● **Assignment**:
Each entry is to be reproduced verbatim, and images are to be omitted.

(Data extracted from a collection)
----

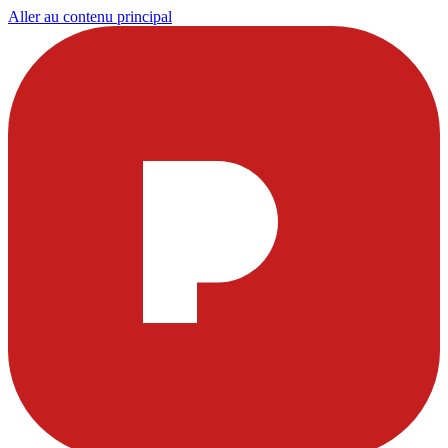
Aller au contenu principal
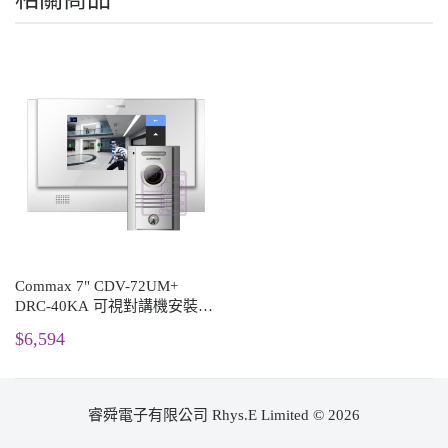
Commax 7" CDV-72UM+
DRC-40KA 可視對講機安裝套
餐
$6,594
睿舜電子有限公司 Rhys.E Limited © 2026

----

● **Solution**:
Aller au contenu principal
Commax 7" CDV-72UM+
DRC-40KA 可視對講機安裝套
餐
$6,594
睿舜電子有限公司 Rhys.E Limited © 2026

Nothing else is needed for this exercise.